━━━━━ Exercise inputs ━━━━━

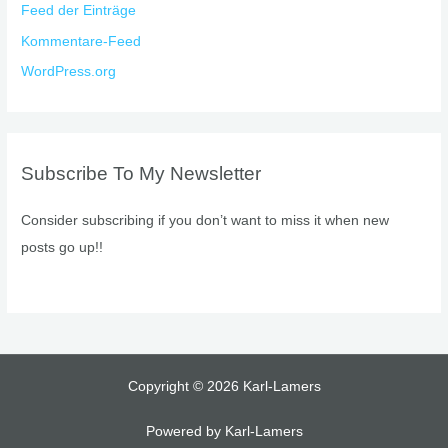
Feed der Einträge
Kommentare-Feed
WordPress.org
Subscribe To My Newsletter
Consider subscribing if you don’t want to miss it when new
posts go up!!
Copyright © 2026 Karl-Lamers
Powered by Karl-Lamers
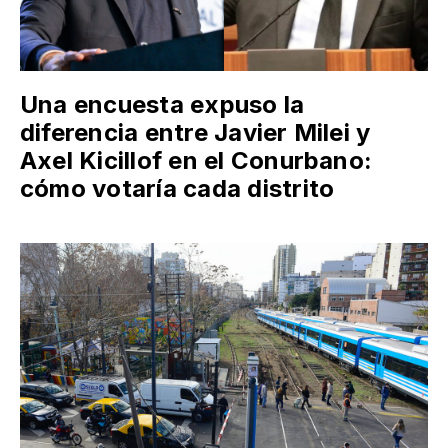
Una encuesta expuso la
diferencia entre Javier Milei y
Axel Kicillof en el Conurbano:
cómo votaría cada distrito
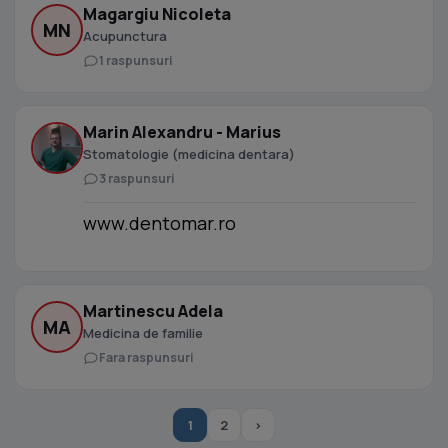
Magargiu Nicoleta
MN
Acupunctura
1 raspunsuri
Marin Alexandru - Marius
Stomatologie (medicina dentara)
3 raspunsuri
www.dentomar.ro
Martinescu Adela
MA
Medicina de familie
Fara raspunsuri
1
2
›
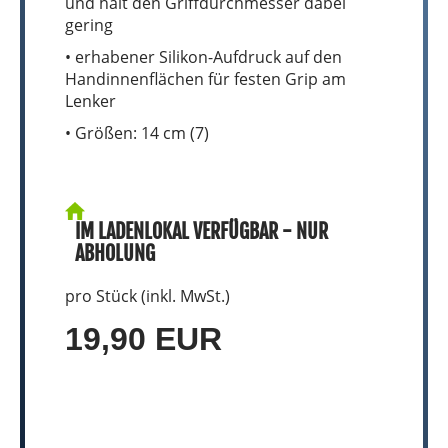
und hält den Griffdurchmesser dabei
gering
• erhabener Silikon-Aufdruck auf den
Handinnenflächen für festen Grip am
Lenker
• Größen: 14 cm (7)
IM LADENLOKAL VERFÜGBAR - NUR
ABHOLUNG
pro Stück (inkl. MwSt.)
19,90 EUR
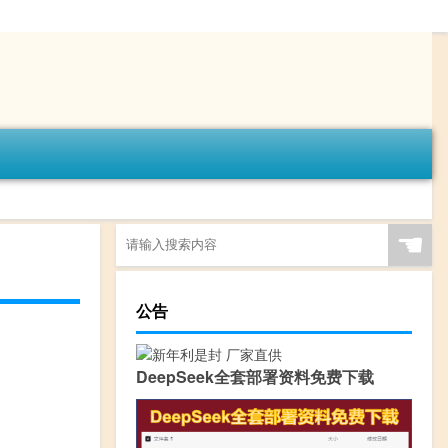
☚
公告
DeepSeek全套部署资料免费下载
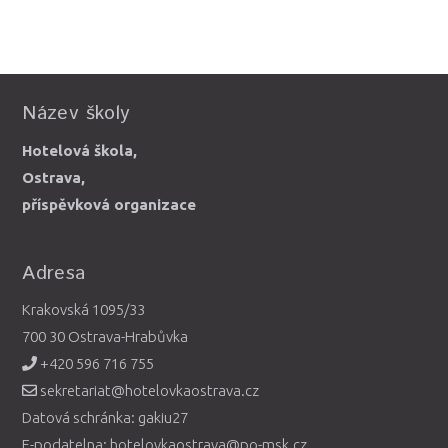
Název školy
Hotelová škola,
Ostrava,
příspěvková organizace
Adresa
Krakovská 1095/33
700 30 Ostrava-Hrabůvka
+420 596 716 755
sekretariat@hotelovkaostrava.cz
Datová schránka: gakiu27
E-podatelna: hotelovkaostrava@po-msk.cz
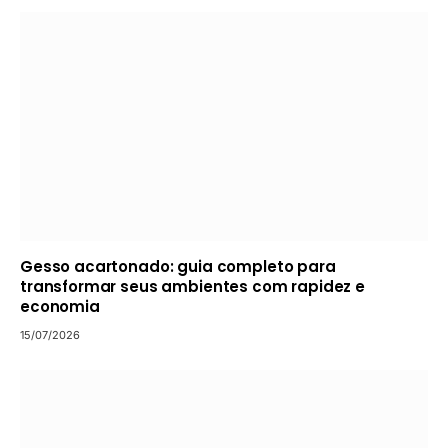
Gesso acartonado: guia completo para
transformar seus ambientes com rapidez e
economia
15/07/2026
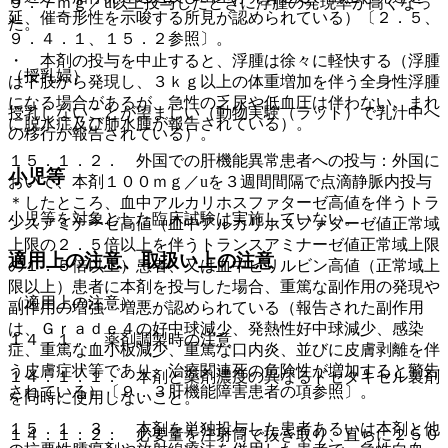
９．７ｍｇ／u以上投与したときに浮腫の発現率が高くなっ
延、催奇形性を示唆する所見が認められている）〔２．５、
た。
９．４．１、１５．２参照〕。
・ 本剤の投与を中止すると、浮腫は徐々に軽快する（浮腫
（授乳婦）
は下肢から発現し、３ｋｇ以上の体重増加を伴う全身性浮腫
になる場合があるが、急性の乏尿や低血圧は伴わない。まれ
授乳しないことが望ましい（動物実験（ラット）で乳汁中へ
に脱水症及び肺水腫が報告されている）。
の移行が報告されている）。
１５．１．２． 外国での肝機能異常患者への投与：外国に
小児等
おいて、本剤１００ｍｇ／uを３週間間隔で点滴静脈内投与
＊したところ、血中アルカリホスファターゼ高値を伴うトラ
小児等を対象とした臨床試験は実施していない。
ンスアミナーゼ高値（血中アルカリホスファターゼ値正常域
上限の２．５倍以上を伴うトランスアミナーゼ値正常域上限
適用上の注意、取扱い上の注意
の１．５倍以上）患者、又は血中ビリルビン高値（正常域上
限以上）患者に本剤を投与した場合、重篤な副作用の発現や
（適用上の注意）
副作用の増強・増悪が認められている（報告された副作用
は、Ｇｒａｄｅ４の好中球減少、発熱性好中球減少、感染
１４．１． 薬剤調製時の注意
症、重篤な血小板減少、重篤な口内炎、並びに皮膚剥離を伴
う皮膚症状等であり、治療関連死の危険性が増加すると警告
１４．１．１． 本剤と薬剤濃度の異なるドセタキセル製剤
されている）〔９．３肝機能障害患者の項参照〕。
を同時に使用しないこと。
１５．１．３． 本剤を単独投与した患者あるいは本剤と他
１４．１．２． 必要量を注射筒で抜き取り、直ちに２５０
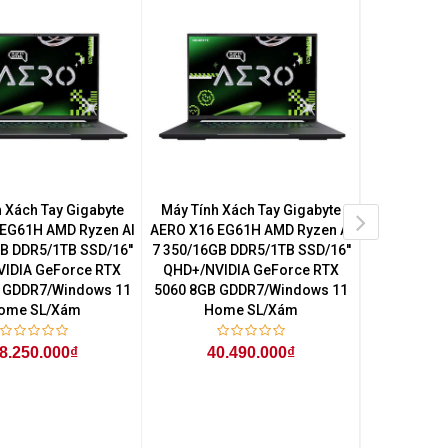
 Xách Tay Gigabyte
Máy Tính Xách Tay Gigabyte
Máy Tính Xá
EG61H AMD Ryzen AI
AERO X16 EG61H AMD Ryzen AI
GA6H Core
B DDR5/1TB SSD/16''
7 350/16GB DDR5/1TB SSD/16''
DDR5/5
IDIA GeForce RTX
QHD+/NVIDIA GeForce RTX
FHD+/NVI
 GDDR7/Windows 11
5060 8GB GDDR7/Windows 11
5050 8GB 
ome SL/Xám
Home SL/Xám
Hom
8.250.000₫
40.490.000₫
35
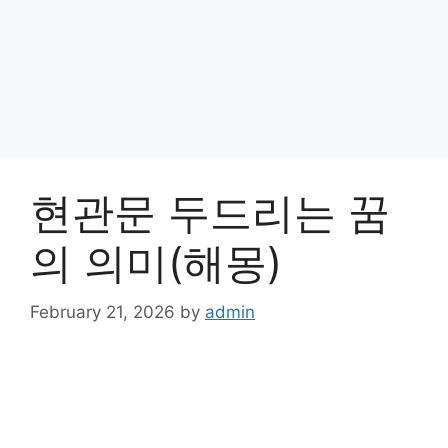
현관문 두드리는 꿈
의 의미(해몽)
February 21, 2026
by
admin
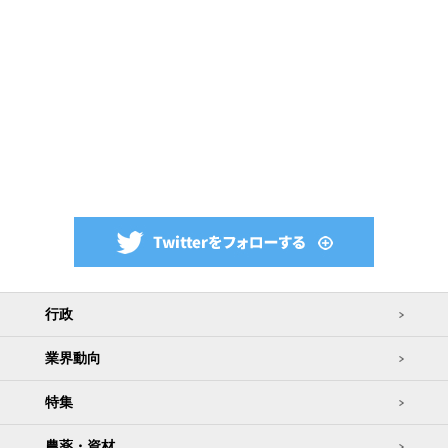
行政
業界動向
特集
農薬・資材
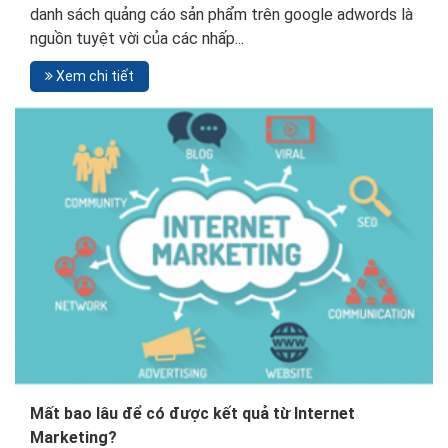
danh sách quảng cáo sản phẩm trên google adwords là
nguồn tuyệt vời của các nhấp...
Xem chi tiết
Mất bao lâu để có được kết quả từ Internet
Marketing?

━━━━━

Activity: Output each record above exactly as it stands, excluding all pictures.

Output for this exercise:
Feed der Einträge
Kommentare-Feed
WordPress.org
Subscribe To My Newsletter
Consider subscribing if you don’t want to miss it when new
posts go up!!
Copyright © 2026 Karl-Lamers
Powered by Karl-Lamers
Una encuesta expuso la
diferencia entre Javier Milei y
Axel Kicillof en el Conurbano:
cómo votaría cada distrito
Magargiu Nicoleta
MN
Acupunctura
1 raspunsuri
Marin Alexandru - Marius
Stomatologie (medicina dentara)
3 raspunsuri
www.dentomar.ro
Martinescu Adela
MA
Medicina de familie
Fara raspunsuri
1
2
›
und hält den Griffdurchmesser dabei
gering
• erhabener Silikon-Aufdruck auf den
Handinnenflächen für festen Grip am
Lenker
• Größen: 14 cm (7)
IM LADENLOKAL VERFÜGBAR - NUR
ABHOLUNG
pro Stück (inkl. MwSt.)
19,90 EUR
☚
公告
DeepSeek全套部署资料免费下载
Název školy
Hotelová škola,
Ostrava,
příspěvková organizace
Adresa
Krakovská 1095/33
700 30 Ostrava-Hrabůvka
+420 596 716 755
sekretariat@hotelovkaostrava.cz
Datová schránka: gakiu27
E-podatelna: hotelovkaostrava@po-msk.cz
Gesso acartonado: guia completo para
transformar seus ambientes com rapidez e
economia
15/07/2026
９．７ｍｇ／u以上投与したときに浮腫の発現率が高くなっ
延、催奇形性を示唆する所見が認められている）〔２．５、
た。
９．４．１、１５．２参照〕。
・ 本剤の投与を中止すると、浮腫は徐々に軽快する（浮腫
（授乳婦）
は下肢から発現し、３ｋｇ以上の体重増加を伴う全身性浮腫
になる場合があるが、急性の乏尿や低血圧は伴わない。まれ
授乳しないことが望ましい（動物実験（ラット）で乳汁中へ
に脱水症及び肺水腫が報告されている）。
の移行が報告されている）。
１５．１．２． 外国での肝機能異常患者への投与：外国に
小児等
おいて、本剤１００ｍｇ／uを３週間間隔で点滴静脈内投与
＊したところ、血中アルカリホスファターゼ高値を伴うトラ
小児等を対象とした臨床試験は実施していない。
ンスアミナーゼ高値（血中アルカリホスファターゼ値正常域
上限の２．５倍以上を伴うトランスアミナーゼ値正常域上限
適用上の注意、取扱い上の注意
の１．５倍以上）患者、又は血中ビリルビン高値（正常域上
限以上）患者に本剤を投与した場合、重篤な副作用の発現や
（適用上の注意）
副作用の増強・増悪が認められている（報告された副作用
は、Ｇｒａｄｅ４の好中球減少、発熱性好中球減少、感染
１４．１． 薬剤調製時の注意
症、重篤な血小板減少、重篤な口内炎、並びに皮膚剥離を伴
う皮膚症状等であり、治療関連死の危険性が増加すると警告
１４．１．１． 本剤と薬剤濃度の異なるドセタキセル製剤
されている）〔９．３肝機能障害患者の項参照〕。
を同時に使用しないこと。
１５．１．３． 本剤を単独投与した患者あるいは本剤と他
１４．１．２． 必要量を注射筒で抜き取り、直ちに２５０
 Xách Tay Gigabyte
Máy Tính Xách Tay Gigabyte
Máy Tính Xá
EG61H AMD Ryzen AI
AERO X16 EG61H AMD Ryzen AI
GA6H Core
B DDR5/1TB SSD/16''
7 350/16GB DDR5/1TB SSD/16''
DDR5/5
IDIA GeForce RTX
QHD+/NVIDIA GeForce RTX
FHD+/NVI
 GDDR7/Windows 11
5060 8GB GDDR7/Windows 11
5050 8GB 
ome SL/Xám
Home SL/Xám
Hom
8.250.000₫
40.490.000₫
35
현관문 두드리는 꿈
의 의미(해몽)
February 21, 2026
by
admin
行政
業界動向
特集
農薬・資材
danh sách quảng cáo sản phẩm trên google adwords là
nguồn tuyệt vời của các nhấp...
Xem chi tiết
Mất bao lâu để có được kết quả từ Internet
Marketing?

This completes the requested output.